Munindābhivaṃsa had started his career as an instructor since he was 14 years old, at the Kyakhetwine Monastery. He founded the Win Neinmitayon Monastery in 2003 at which he took the role of chief abbot until his death.

He also compiled religious writings under the title of Shindan (lit. 'Explanation') and was known as Shindan Sayadaw. He received the title for senior instructor Agga Maha Ganthavācaka Pandita from the government in 1992. He was offered the titles of Agga Maha Saddhama Jotikadhaja and Agga Maha Pandita in 2006.

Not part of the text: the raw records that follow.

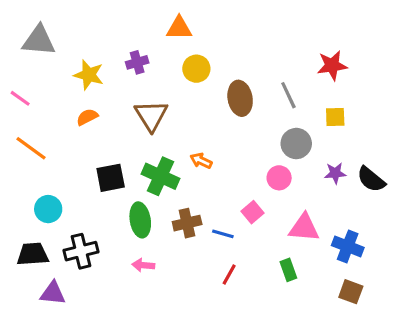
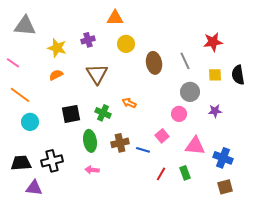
green cross: (161, 176) -> (103, 113), size x0.7
black semicircle: (371, 179) -> (238, 75), moved, turned 42
cyan circle: (48, 209) -> (30, 122), moved
red line: (229, 275) -> (161, 174), moved
brown square: (351, 292) -> (225, 187), turned -35

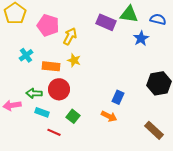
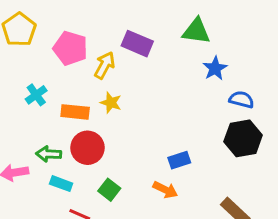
blue semicircle: (158, 19) -> (241, 100), moved
purple rectangle: (106, 22) -> (137, 44), moved
blue rectangle: (118, 97) -> (179, 160), turned 48

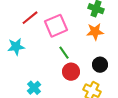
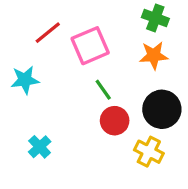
black circle: (100, 65) -> (162, 109), size x1.5
cyan cross: (34, 88) -> (40, 147), moved

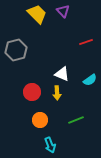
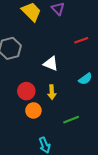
white triangle: (62, 74) -> (51, 64), moved
orange circle: (40, 120) -> (33, 110), moved

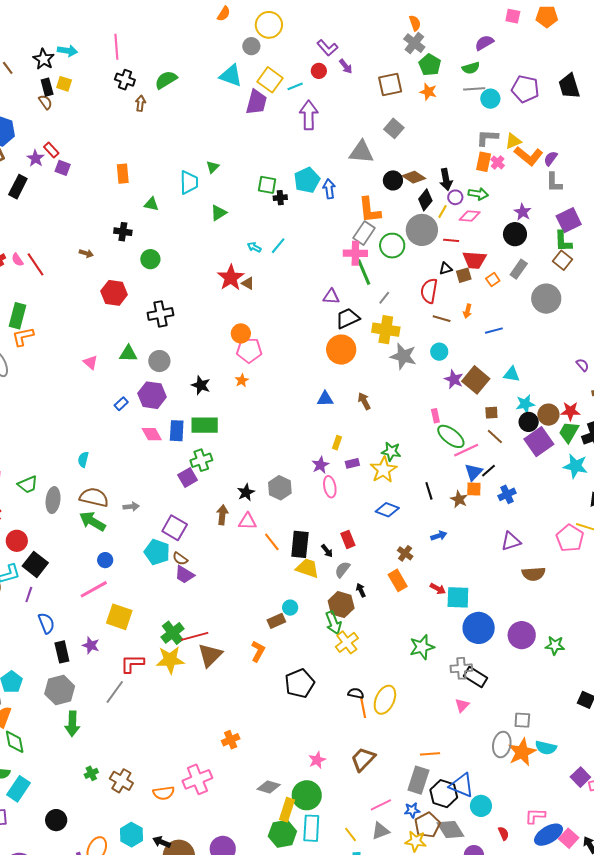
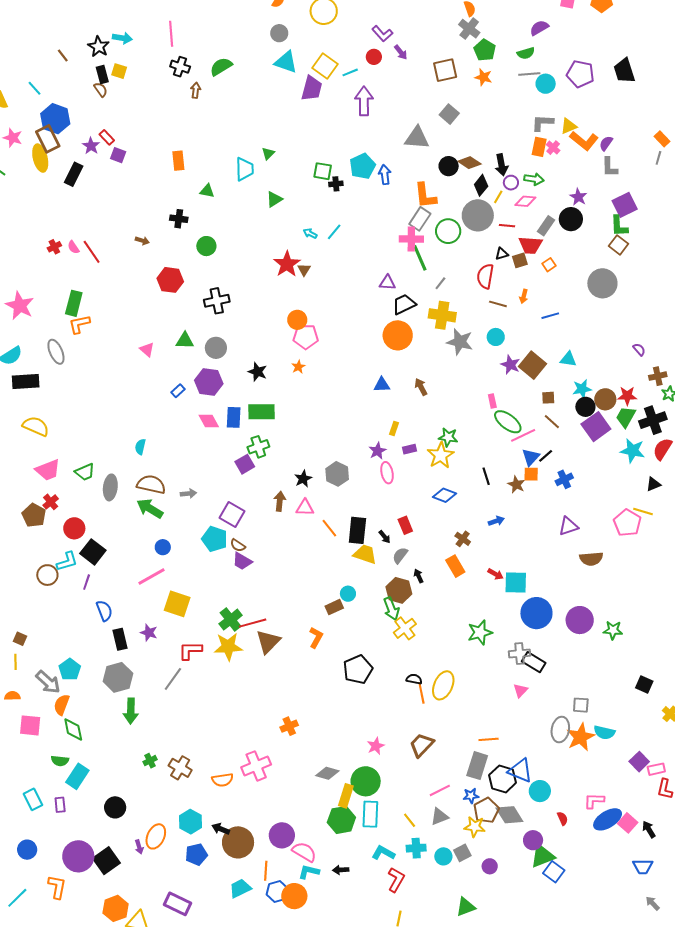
gray circle: (251, 46) -> (279, 33), moved
gray rectangle: (519, 269) -> (546, 226), moved
brown triangle: (248, 283) -> (304, 270), turned 32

He had served as a member of the State Sangha Maha Nayaka Committee for 8 years and was also in charge of State Vinayadhara. Upon his death, he was a wunsaung sayadaw, which literally represents who accepts and carries out a specific responsibility, and a member of the central executive committee of the Shwegyin Nikaya.

==Death==

The assassination of Munindābhivaṃsa occurred on 19 June 2024. As he left the Mandalay International Airport, his vehicle was shot at by Tatmadaw soldiers after it allegedly refused to stop at a security checkpoint. The soldiers claimed that they believed opposition PDF fighters were in the car since the windows were closed. They then confiscated the monks' phones and coerced them into silence.

===Aftermath===
Initially, army general Zaw Min Tun blamed an explosion from a PDF landmine on Munindābhivaṃsa's death. Two days later, however, he admitted that soldiers fired warning shots and shouted at his van to pull over before shooting at it from behind: only after Kanthonsint Sayadaw who accompanied Munindābhivaṃsa in the car revealed that they were attacked by the Tatmadaw soldiers. The military junta promised to take action on those responsible for the attack. On 20 June, the chief minister of Bago Region addressed the founding members of the monastery and stated that the ruling junta had been unaware of the actual circumstances, but the monastery officials replied that they wanted an official apology. On 24 June, Min Aung Hlaing's official letter of condolences and apology was read by the minister of religious affairs. The current Kyakhetwine Sayadaw said that it was sorrowful and painful, and at the same time, it was unforgettable [and unforgivable].